Many schools eager to implement technology are realizing they lack the necessary broadband speed to perform even simple functions as they embrace instruction via iPads, laptops and other technologies. As more teachers pull lesson plans off the Internet and use bandwidth-hungry programming such as video streaming and Skype, classroom instruction is being stifled by slow speeds.
According to EducationSuperHighway, a nonprofit that tests school broadband speeds and works to upgrade Internet access, an estimated 72% of public schools have connections that are too slow to take full advantage of digital learning. In addition, according to the Obama administration, the average school has about the same speed as the average American home — while serving 200 times as many users. Upgrading wiring, expanding Wi-Fi capabilities or simply spending more money to purchase faster service is involved in expanding high-speed Internet in schools.
As if that is not enough, 45 states and the District of Columbia adopted the new Common Core math and reading standards and most will take the new online assessments in the 2014-15 school year. Evaluating teachers, making student promotion as well as graduation decisions and rate schools will require the test results.
“Just as people are getting excited about the power of what the Internet offers to students and teachers, they are running into the buzz saw of infrastructure,” said Evan Marwell, CEO of EducationSuperHighway.
As Stephanie Banchero of The Wall Street Journal reports, thanks in part to a federal program known as E-rate, which provides about $2.3 billion annually to connect schools and libraries to the Web, virtually every school in America has some Internet access. A monthly fee on phone service of about $2.90 per household or user funds the program overseen by the Federal Communications Commission. Additionally, millions have been set aside by some states for schools to upgrade technology, while in other states, voters in some districts are approving special tax increases to pay for better infrastructure and tech.

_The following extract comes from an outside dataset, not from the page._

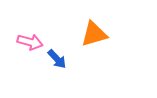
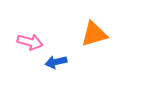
blue arrow: moved 1 px left, 3 px down; rotated 120 degrees clockwise
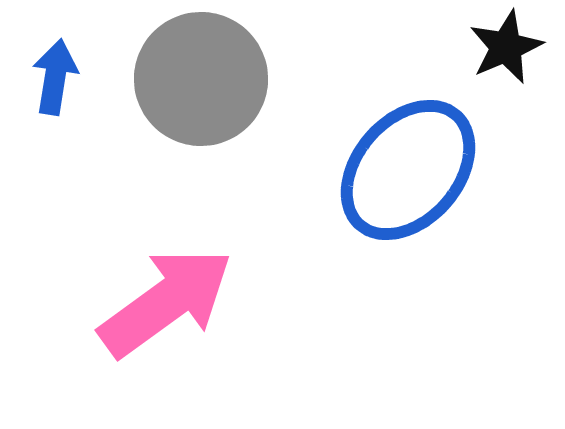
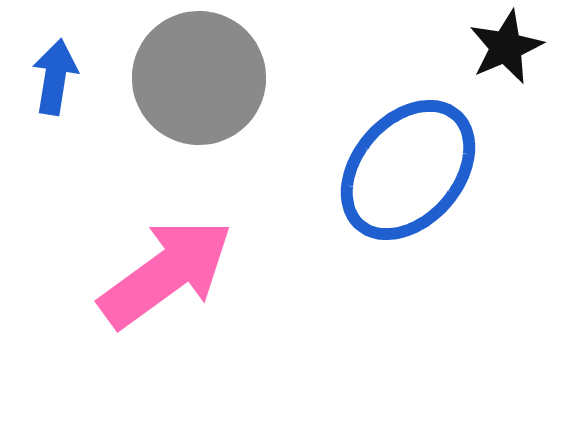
gray circle: moved 2 px left, 1 px up
pink arrow: moved 29 px up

Expanding high-speed Internet has been made a top priority by President Barack Obama as he launched an initiative last summer, dubbed ConnectED, that aims to bring it to virtually every school in five years and to train teachers how to use technology. While hinting that a fee increase might be needed, the administration wants the FCC to modernize the E-rate program.
Many countries, including Latvia and South Korea, have better Internet connectivity than the U.S. does, putting American students at a disadvantage according to the director of the office of educational technology at the Education Department Richard Culatta.
“If we don’t put significant national focus on the problem, it will simply perpetuate,” he said.
However, there has been pushback, including from some congressional Republicans who don’t want fees raised on consumers. Others say the federal program is antiquated and needs to revamp how it gives out money. Before a fee increase, the FCC should “determine whether the current money is being spent wisely and whether it is achieving its purposes, which should be to further academic achievement,” according to Randolph May, the president of the Free State Foundation, a think tank that advocates for lighter telecom regulation.
In states including Kentucky, Oklahoma and Indiana, slow connections have hampered online assessments and many educators fear their district won’t be ready when Common Core exams come online.